You are viewing a plain text version of this content. The canonical link for it is here.
Posted to dev@spark.apache.org by Michael Segel <ms...@hotmail.com> on 2015/12/14 19:58:46 UTC

Secondary Indexing of RDDs?

Hi, 

This may be a silly question… couldn’t find the answer on my own… 

I’m trying to find out if anyone has implemented secondary indexing on Spark’s RDDs.

If anyone could point me to some references, it would be helpful. 

I’ve seen some stuff on Succinct Spark (see: https://amplab.cs.berkeley.edu/succinct-spark-queries-on-compressed-rdds/ <https://amplab.cs.berkeley.edu/succinct-spark-queries-on-compressed-rdds/> ) 
but was more interested in integration with SparkSQL and SparkSQL support for secondary indexing. 
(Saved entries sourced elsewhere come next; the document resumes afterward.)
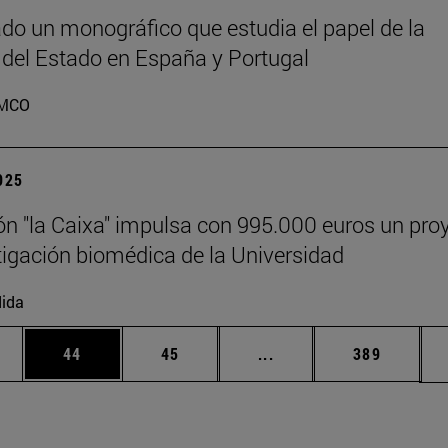
do un monográfico que estudia el papel de la
 del Estado en España y Portugal
MCO
2025
n "la Caixa" impulsa con 995.000 euros un pro
tigación biomédica de la Universidad
ida
edias Use TAB para desplazarse.
ina
Página
Página
Páginas intermedias Us
Página
44
45
...
389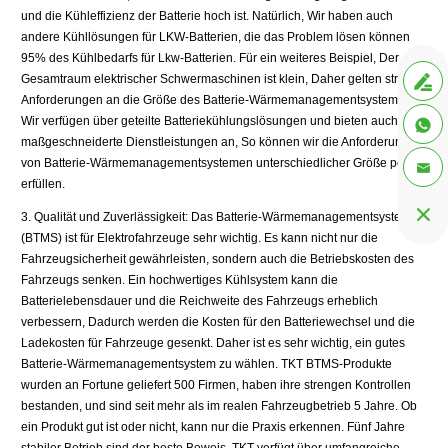
und die Kühleffizienz der Batterie hoch ist. Natürlich, Wir haben auch
andere Kühllösungen für LKW-Batterien, die das Problem lösen können
95% des Kühlbedarfs für Lkw-Batterien. Für ein weiteres Beispiel, Der
Gesamtraum elektrischer Schwermaschinen ist klein, Daher gelten strenge

Anforderungen an die Größe des Batterie-Wärmemanagementsystems.
Wir verfügen über geteilte Batteriekühlungslösungen und bieten auch

maßgeschneiderte Dienstleistungen an, So können wir die Anforderungen
von Batterie-Wärmemanagementsystemen unterschiedlicher Größe perfekt

erfüllen.

3. Qualität und Zuverlässigkeit: Das Batterie-Wärmemanagementsystem
(BTMS) ist für Elektrofahrzeuge sehr wichtig. Es kann nicht nur die
Fahrzeugsicherheit gewährleisten, sondern auch die Betriebskosten des
Fahrzeugs senken. Ein hochwertiges Kühlsystem kann die
Batterielebensdauer und die Reichweite des Fahrzeugs erheblich
verbessern, Dadurch werden die Kosten für den Batteriewechsel und die
Ladekosten für Fahrzeuge gesenkt. Daher ist es sehr wichtig, ein gutes
Batterie-Wärmemanagementsystem zu wählen. TKT BTMS-Produkte
wurden an Fortune geliefert 500 Firmen, haben ihre strengen Kontrollen
bestanden, und sind seit mehr als im realen Fahrzeugbetrieb 5 Jahre. Ob
ein Produkt gut ist oder nicht, kann nur die Praxis erkennen. Fünf Jahre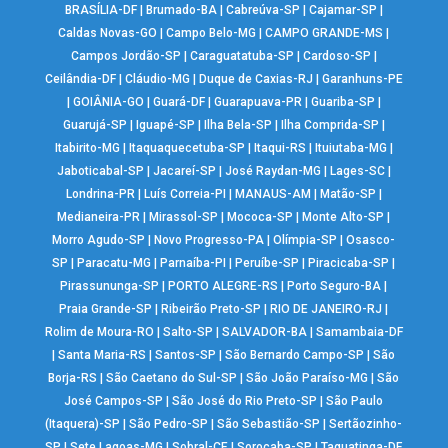
BRASÍLIA-DF
|
Brumado-BA
|
Cabreúva-SP
|
Cajamar-SP
|
Caldas Novas-GO
|
Campo Belo-MG
|
CAMPO GRANDE-MS
|
Campos Jordão-SP
|
Caraguatatuba-SP
|
Cardoso-SP
|
Ceilândia-DF
|
Cláudio-MG
|
Duque de Caxias-RJ
|
Garanhuns-PE
|
GOIÂNIA-GO
|
Guará-DF
|
Guarapuava-PR
|
Guariba-SP
|
Guarujá-SP
|
Iguapé-SP
|
Ilha Bela-SP
|
Ilha Comprida-SP
|
Itabirito-MG
|
Itaquaquecetuba-SP
|
Itaqui-RS
|
Ituiutaba-MG
|
Jaboticabal-SP
|
Jacareí-SP
|
José Raydan-MG
|
Lages-SC
|
Londrina-PR
|
Luís Correia-PI
|
MANAUS-AM
|
Matão-SP
|
Medianeira-PR
|
Mirassol-SP
|
Mococa-SP
|
Monte Alto-SP
|
Morro Agudo-SP
|
Novo Progresso-PA
|
Olímpia-SP
|
Osasco-
SP
|
Paracatu-MG
|
Parnaíba-PI
|
Peruíbe-SP
|
Piracicaba-SP
|
Pirassununga-SP
|
PORTO ALEGRE-RS
|
Porto Seguro-BA
|
Praia Grande-SP
|
Ribeirão Preto-SP
|
RIO DE JANEIRO-RJ
|
Rolim de Moura-RO
|
Salto-SP
|
SALVADOR-BA
|
Samambaia-DF
|
Santa Maria-RS
|
Santos-SP
|
São Bernardo Campo-SP
|
São
Borja-RS
|
São Caetano do Sul-SP
|
São João Paraíso-MG
|
São
José Campos-SP
|
São José do Rio Preto-SP
|
São Paulo
(Itaquera)-SP
|
São Pedro-SP
|
São Sebastião-SP
|
Sertãozinho-
SP
|
Sete Lagoas-MG
|
Sobral-CE
|
Sorocaba-SP
|
Taguatinga-DF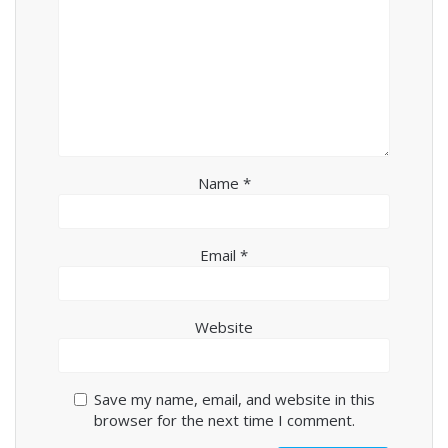
Name
*
Email
*
Website
Save my name, email, and website in this
browser for the next time I comment.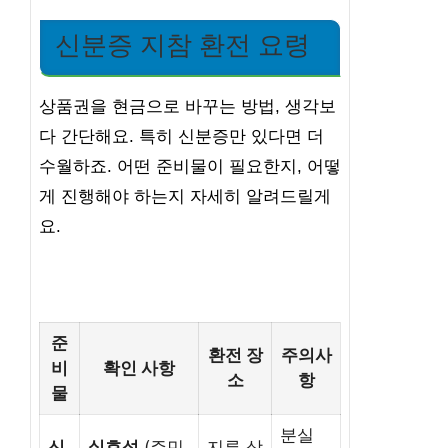
신분증 지참 환전 요령
상품권을 현금으로 바꾸는 방법, 생각보
다 간단해요. 특히 신분증만 있다면 더
수월하죠. 어떤 준비물이 필요한지, 어떻
게 진행해야 하는지 자세히 알려드릴게
요.
준
환전 장
주의사
비
확인 사항
소
항
물
분실
신
실효성
(주민
지류 상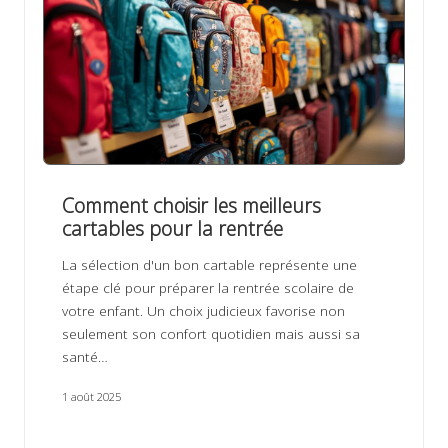
Comment choisir les meilleurs
cartables pour la rentrée
La sélection d'un bon cartable représente une
étape clé pour préparer la rentrée scolaire de
votre enfant. Un choix judicieux favorise non
seulement son confort quotidien mais aussi sa
santé…
1 août 2025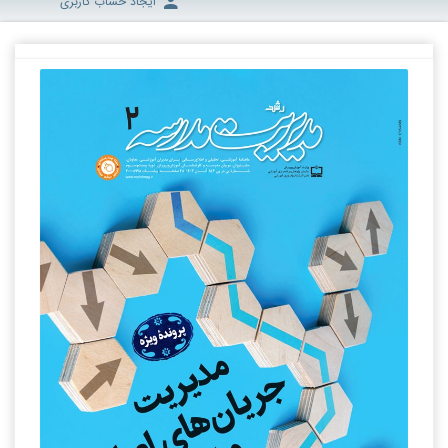
ایجاد حساب کاربری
Also the reason I’m posting this to the dev list is that there’s more to this question … 


Thx 

-Mike


Re: Secondary Indexing of RDDs?

Posted by Michael Segel <ms...@hotmail.com>.
Hi, 

Not exactly what I was looking for…. 

Think more along the idea of indexes like an inverted table  where you have (K,V) —> (V,K) transformation or a more ‘traditional’ index like a B-Tree, R-Tree, etc … type of secondary indexing. 

To give you an example… suppose you have a database of all of the insurance claims for automobile accidents and you wanted to find the average cost of fixing a front end collision to a car, and then group / average by make and model.

Having a couple of indexes would be helpful … e.g. an index on make/model along with an index on type of collision. 

RDDs aren’t indexed and there is Apache Ignite… was looking for more ideas and to see what’s being baked in to sparkSQL. 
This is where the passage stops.